**YOUR TASK:** Check each line of the data for the string "Castelvecchio". Report how many have it, and give nothing else.

Extracted page text data:
= Beginning of Section =

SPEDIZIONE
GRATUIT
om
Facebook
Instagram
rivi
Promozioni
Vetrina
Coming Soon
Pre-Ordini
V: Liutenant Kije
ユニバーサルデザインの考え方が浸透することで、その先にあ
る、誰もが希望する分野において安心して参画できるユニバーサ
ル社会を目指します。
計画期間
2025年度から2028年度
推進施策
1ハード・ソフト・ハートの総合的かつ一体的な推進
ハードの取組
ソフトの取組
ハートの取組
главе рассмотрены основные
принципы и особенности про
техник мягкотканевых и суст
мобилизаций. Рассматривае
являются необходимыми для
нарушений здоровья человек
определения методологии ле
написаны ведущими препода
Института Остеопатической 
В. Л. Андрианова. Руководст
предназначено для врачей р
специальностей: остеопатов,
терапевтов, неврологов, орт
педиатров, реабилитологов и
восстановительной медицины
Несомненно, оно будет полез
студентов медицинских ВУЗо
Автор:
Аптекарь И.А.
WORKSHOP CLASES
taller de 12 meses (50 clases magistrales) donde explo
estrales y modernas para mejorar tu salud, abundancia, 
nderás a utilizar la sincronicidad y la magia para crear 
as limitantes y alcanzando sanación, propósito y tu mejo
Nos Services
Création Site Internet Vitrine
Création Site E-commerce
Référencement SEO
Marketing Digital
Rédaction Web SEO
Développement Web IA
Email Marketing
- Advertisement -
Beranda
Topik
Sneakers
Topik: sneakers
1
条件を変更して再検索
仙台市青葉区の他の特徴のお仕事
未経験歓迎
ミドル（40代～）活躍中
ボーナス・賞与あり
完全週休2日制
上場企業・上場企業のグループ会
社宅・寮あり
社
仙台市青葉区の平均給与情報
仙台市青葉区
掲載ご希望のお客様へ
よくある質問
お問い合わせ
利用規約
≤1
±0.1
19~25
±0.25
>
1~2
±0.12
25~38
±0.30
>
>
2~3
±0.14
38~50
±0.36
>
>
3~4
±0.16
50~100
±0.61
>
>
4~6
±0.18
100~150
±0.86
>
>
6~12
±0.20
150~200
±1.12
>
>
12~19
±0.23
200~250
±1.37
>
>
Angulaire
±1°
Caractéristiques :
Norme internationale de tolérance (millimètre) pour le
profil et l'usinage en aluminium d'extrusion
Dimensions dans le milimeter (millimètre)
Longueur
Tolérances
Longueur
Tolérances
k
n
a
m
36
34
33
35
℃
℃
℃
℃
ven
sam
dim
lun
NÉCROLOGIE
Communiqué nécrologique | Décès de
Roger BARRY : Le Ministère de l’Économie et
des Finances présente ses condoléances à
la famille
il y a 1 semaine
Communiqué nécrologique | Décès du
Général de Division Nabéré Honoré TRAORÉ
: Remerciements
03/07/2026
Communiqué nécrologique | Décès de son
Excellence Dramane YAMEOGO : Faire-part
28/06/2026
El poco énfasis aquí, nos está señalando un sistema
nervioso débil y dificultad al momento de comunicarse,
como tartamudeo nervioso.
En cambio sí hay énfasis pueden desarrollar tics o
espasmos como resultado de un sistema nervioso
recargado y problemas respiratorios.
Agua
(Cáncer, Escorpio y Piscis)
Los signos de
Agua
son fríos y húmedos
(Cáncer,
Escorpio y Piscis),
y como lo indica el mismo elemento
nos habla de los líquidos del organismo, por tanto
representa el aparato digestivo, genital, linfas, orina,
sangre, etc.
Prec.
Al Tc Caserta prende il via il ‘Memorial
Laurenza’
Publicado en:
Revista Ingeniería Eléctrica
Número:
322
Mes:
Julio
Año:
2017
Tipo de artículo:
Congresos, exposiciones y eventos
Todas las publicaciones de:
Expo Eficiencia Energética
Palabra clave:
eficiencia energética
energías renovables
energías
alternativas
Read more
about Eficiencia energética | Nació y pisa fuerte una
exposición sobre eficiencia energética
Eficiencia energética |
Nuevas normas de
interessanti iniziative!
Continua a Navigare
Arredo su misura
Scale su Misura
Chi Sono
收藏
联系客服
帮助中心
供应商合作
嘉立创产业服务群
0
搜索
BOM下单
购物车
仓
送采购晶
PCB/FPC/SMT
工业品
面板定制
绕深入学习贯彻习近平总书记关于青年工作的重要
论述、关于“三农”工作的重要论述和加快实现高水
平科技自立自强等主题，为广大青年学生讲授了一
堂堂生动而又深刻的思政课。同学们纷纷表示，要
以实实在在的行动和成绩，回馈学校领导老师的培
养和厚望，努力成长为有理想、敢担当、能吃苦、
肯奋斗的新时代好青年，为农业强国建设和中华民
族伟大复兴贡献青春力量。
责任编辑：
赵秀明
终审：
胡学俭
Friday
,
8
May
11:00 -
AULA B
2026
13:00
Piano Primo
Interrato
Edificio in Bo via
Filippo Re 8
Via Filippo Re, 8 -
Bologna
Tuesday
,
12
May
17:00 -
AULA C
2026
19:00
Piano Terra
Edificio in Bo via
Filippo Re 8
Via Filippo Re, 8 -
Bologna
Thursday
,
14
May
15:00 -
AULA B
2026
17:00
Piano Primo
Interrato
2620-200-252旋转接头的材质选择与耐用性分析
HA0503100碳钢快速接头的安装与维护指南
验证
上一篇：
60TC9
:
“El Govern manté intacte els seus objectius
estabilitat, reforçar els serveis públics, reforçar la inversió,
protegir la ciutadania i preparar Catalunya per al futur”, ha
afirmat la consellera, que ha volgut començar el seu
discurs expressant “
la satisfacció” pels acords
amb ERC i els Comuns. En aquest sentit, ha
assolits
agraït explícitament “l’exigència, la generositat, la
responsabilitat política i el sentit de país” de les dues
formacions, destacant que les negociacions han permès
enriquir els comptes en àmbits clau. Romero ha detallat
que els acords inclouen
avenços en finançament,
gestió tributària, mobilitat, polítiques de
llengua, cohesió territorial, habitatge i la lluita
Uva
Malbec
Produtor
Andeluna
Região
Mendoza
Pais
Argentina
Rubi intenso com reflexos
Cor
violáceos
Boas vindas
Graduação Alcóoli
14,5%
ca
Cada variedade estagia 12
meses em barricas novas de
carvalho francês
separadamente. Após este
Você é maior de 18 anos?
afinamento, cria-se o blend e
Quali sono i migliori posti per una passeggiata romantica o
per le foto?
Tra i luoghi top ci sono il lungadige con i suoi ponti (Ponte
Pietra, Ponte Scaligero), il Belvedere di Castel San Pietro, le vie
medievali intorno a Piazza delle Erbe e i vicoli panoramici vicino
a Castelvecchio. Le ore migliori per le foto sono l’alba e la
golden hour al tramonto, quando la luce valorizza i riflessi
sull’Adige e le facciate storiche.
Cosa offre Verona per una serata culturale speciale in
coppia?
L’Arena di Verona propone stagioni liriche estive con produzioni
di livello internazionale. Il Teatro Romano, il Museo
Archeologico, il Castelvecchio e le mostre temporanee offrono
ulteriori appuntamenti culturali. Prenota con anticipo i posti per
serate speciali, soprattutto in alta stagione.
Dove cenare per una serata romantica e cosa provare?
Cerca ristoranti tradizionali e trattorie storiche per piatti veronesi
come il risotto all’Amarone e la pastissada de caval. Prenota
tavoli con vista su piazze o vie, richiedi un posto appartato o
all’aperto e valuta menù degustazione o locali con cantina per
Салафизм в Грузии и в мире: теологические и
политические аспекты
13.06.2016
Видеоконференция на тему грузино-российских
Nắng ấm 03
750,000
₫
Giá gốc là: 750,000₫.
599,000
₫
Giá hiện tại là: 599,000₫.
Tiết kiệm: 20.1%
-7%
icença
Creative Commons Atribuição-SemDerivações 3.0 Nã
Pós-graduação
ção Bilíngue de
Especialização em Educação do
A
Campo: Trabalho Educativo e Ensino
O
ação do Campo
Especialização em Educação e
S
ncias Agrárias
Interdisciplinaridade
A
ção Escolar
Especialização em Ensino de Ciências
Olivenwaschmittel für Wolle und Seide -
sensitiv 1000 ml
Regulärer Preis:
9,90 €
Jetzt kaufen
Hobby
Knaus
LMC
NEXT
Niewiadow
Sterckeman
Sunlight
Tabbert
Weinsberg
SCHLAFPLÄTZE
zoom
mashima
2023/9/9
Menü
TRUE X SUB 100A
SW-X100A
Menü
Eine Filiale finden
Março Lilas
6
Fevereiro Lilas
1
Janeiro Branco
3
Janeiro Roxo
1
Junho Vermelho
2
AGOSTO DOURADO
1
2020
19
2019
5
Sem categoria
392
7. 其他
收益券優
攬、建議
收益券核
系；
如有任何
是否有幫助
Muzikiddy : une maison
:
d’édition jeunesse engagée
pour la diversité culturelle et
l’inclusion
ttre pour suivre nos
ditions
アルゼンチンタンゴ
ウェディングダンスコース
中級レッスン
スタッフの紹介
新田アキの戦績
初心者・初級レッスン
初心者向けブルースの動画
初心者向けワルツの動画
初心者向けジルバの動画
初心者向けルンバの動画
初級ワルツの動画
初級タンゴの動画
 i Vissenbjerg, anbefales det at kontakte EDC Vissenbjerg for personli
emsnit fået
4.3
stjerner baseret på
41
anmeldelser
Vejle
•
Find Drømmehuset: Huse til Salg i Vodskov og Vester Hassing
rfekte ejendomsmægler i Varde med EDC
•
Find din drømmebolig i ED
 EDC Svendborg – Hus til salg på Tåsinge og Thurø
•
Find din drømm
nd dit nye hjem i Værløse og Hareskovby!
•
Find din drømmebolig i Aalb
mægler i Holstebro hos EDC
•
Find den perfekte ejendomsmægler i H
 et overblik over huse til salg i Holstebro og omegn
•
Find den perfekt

= End of Section =

**ANSWER TO THE EXERCISE:** 2